TRY IT> Find the line in the data below that contains "DECRETO Nº 641, DE". Return that line and all the lines after it, unchanged.

Page images and extracted text>

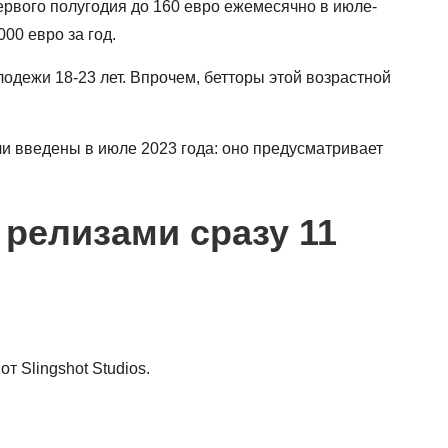
первого полугодия до 160 евро ежемесячно в июле-
00 евро за год.
одежи 18-23 лет. Впрочем, бетторы этой возрастной
и введены в июле 2023 года: оно предусматривает
релизами сразу 11
от Slingshot Studios.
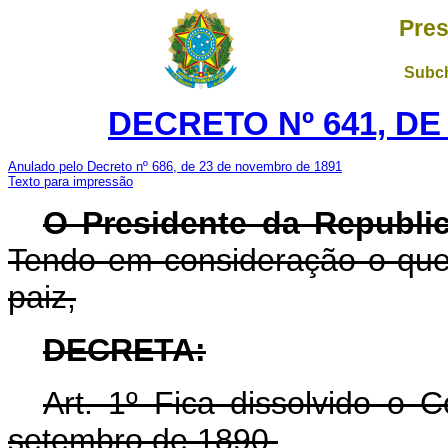
Pres
Subch
DECRETO Nº 641, DE
Anulado pelo Decreto nº 686, de 23 de novembro de 1891
Texto para impressão
O Presidente da Republi
Tendo em consideração o que
paiz,
DECRETA:
Art. 1º Fica dissolvido o 
setembro de 1890.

TASK ANSWER>
DECRETO Nº 641, DE
Anulado pelo Decreto nº 686, de 23 de novembro de 1891
Texto para impressão
O Presidente da Republi
Tendo em consideração o que
paiz,
DECRETA:
Art. 1º Fica dissolvido o 
setembro de 1890.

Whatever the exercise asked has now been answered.